Boris Bandov

Personal information
- Date of birth: November 23, 1953 (age 72)
- Place of birth: Livno, PR Bosnia and Herzegovina, FPR Yugoslavia
- Height: 5 ft 10 in (1.78 m)
- Positions: Midfielder; defender;

Youth career
- 1972: Silver Creek Raiders

Senior career*
- Years: Team / Apps / (Gls)
- 1974–1975: San Jose Earthquakes / 37 / (8)
- 1976–1977: Seattle Sounders / 11 / (2)
- 1977–1978: Tampa Bay Rowdies / 8 / (0)
- 1979–1982: New York Cosmos / 29 / (1)
- 1980–1981: New York Cosmos (indoor)
- 1983: Team America / 21 / (0)
- 1984–1985: Kansas City Comets (indoor) / 34 / (1)
- 1984–1985: Fort Lauderdale Sun
- 1985–1986: New York Croatia

International career
- 1976–1983: United States / 33 / (2)

Managerial career
- 1988–: Manhattan College (assistant)

= Boris Bandov =

Yugoslavian born, American soccer player

Boris Bandov (born November 23, 1953) is a Bosnian-American former professional soccer player who currently coaches youth soccer. Bandov spent ten seasons in the North American Soccer League, two in the Major Indoor Soccer League and one in the United Soccer League. While born in Bosnia-Hercegovina, he became a U.S. citizen in 1976. He earned thirty-three caps, scoring two goals, with the U.S. national team between 1976 and 1983.

==Youth==
Bandov was born in Livno, PR Bosnia and Herzegovina, FPR Yugoslavia (now Livno, Federation of Bosnia and Herzegovina). He attended Silver Creek High School in San Jose, California, where he played on the school's boys soccer team.
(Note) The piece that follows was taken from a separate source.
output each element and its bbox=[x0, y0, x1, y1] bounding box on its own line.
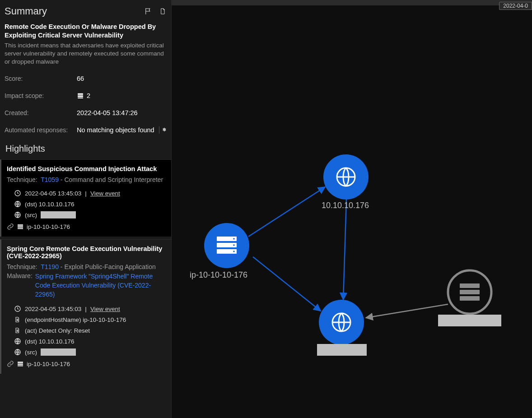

In 1972, he led the team to California's Central Coast Section high school championship game, which the team lost to Archbishop Mitty High School. After graduating from high school, he briefly attended San Jose State, playing on the school's football team as a kicker. His longest was a 52-yard field goal in a game against Cal.

==Professional==
Bandov began his professional U.S. soccer career with the San Jose Earthquakes of the North American Soccer League on May 5, 1974. He played two seasons with the Earthquakes as a forward/midfield winger before moving to the Seattle Sounders after the 1975 season. He spent most of 1976 on the Sounders reserve team, only making the first team after midfield winger Jimmy Robertson suffered a broken leg from a brutal tackle from Julio Navarro in a July 24, 1976 game against the Philadelphia Atoms. Bandov played 5 games with the Sounders at the start of the 1977 season before moving to the Tampa Bay Rowdies for the remainder of the season. Though he saw limited playing time in just under two seasons in Tampa Bay, he was a reserve in the Rowdies' 3–1 loss to the Cosmos in Soccer Bowl '78. In 1979 Bandov moved to the New York Cosmos. He played with them through the end of the 1982 season, including the two NASL championship teams of 1980 and 1982 as well as the 1981 NASL championship loss to the Chicago Sting. In 1983, the U.S. Soccer Federation, in coordination with the NASL, entered the U.S. national team, known as Team America, into the NASL as a league franchise. The team drew on U.S. citizens playing in the NASL, Major Indoor Soccer League and American Soccer League.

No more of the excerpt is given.